Here Baquet reveals his ignorance of the Pentagon Papers decision. Begin with the fact that the case’s four dissenters are on record as not merely agreeing with the government’s right to withhold the papers, but even in the more radical proposition that a prior restraint was authorized. And serious students of the case understand that the objection made during the war –compromising methods and sources– would certainly not have survived long after the war’s end, but Baquet’s cavalier treatment of the facts of that case again raises the issue of whether newspapermen who lead busy but not particularly broad or learned lives are in a position to have the factual or experiential backgrounds to make judgments such as these. The triumph of cliches doesn’t matter when it is just newsroom posturing and idiot editorials. It has grave consequences when national security secrets are being paraded in an age of terror.
Baquet’s closing aside on the Pentagon Papers case –an “everbody knows” wave of the hand– demonstrates he really doesn’t get out much or read much.
I don’t expect all of our readers to agree with my call. But understand that it was one taken with serious reflection and supported by much history.
It is Mr. Baquet’s misfortune to have published this defense within hours of an interview with his senior man in D.C. in which that man provides ample evidence that this assertion about “serios reflection” is false.
Also false –and unsupported by a single example– is the appeal to history.
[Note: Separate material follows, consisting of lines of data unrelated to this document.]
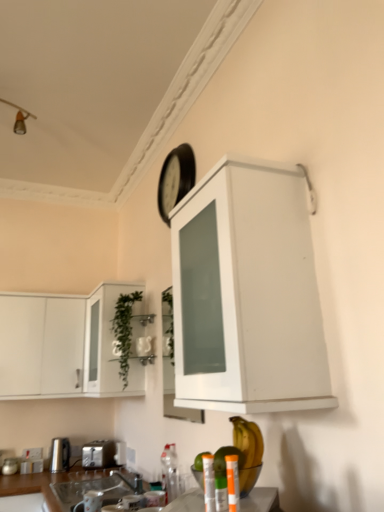 Question: In terms of height, does translucent plastic bottle at lower center, the 1th bottle viewed from the right, look taller or shorter compared to green glass cabinet at left, which is counted as the third cabinetry, starting from the right?

Choices:
 (A) short
 (B) tall

Answer: (A)

Question: Looking at their shapes, would you say translucent plastic bottle at lower center, the second bottle viewed from the left, is wider or thinner than green glass cabinet at left, which is counted as the third cabinetry, starting from the right?

Choices:
 (A) thin
 (B) wide

Answer: (A)

Question: Estimate the real-world distances between objects in this image. Which object is closer to the black matte clock at upper center?

Choices:
 (A) green glass cabinet at left, which is counted as the third cabinetry, starting from the right
 (B) yellow matte banana at lower center
 (C) translucent plastic bottles at lower center, marked as the 4th appliance in a left-to-right arrangement
 (D) white matte cabinet at upper center, arranged as the first cabinetry when viewed from the right
 (E) satin silver toaster at lower center, marked as the second appliance in a bottom-to-top arrangement

Answer: (A)

Question: Based on their relative distances, which object is farther from the brushed metal toaster at lower left, which is counted as the 4th appliance, starting from the right?

Choices:
 (A) black matte clock at upper center
 (B) clear glass sink at lower center
 (C) white glossy cabinet at left, marked as the 4th cabinetry in a right-to-left arrangement
 (D) silver metallic faucet at lower center
 (E) white matte cabinet at upper center, which ranks as the 4th cabinetry in left-to-right order

Answer: (A)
There is no parallel in the history of the major American press to this intentional injury to our national security intrests, no previous examples outside of this war where the press published stories it was warned could assist our enemies in eluding capture, no previous instance of indifference to the safety of Americans.
Here’s how I closed the interview with McManus:
HH: Sgt. T.F. Boggs, who’s serving in Iraq on his second tour, sent a letter to Mr. Keller after the story published at the New York Times, in which he included the line, “Thank you for continually contributing to the deaths of my fellow soldiers.” He, and many other mil-bloggers, are as angry as they can be, and they believe that these stories, yours among them, have contributed to the death of Americans and the empowerment of terrorists. I want you to have a chance to respond before you’ve got to leave, Mr. McManus.
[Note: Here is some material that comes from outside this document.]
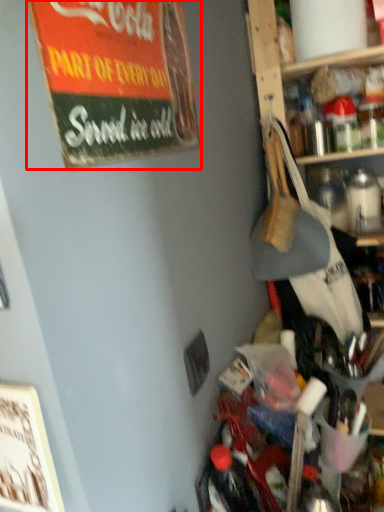 Question: From the image's perspective, what is the correct spatial positioning of bulletin board (annotated by the red box) in reference to bottle?

Choices:
 (A) below
 (B) above

Answer: (A) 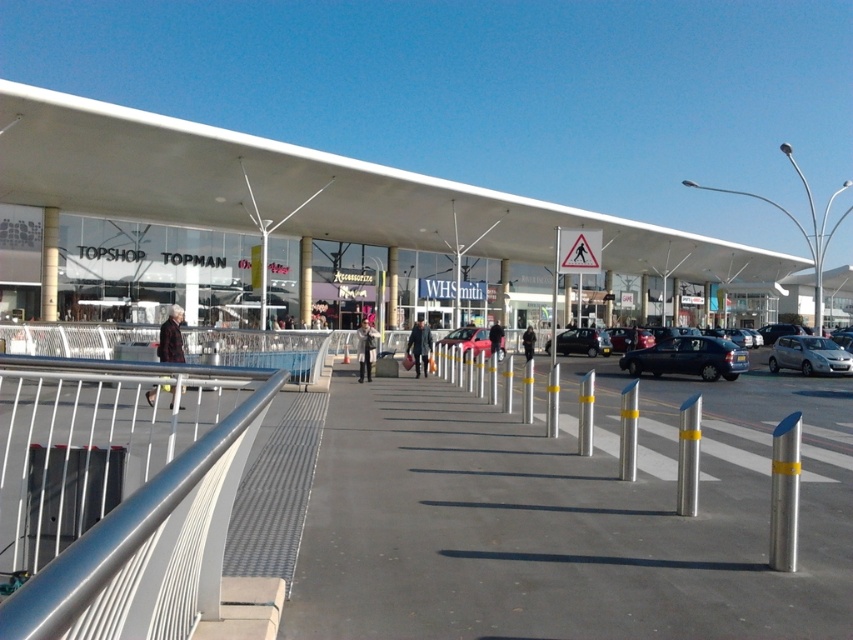 Question: Can you confirm if gray concrete pavement at center is positioned to the right of silver metallic car at right?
DM: Well, I respect Sgt. Boggs, and I respect what he’s doing for our country. I think accusing newspapers of causing the deaths of soldiers over the last several years because of a story that was printed last week probably adds more heat than light to this discussion.
Mr. McManus chose to hear Sgt. Boggs’ objection in a narrow way, allowing him to dodge the responsibility Boggs is assigning him. So does Baquet in his piece. So has Bill Keller and various apologists.
But the reactions of Americans across the country is one of disgust. The media elite crossed a line, and its indifference to the threat of terrorism defined it in a way that a thousand columns will not undo.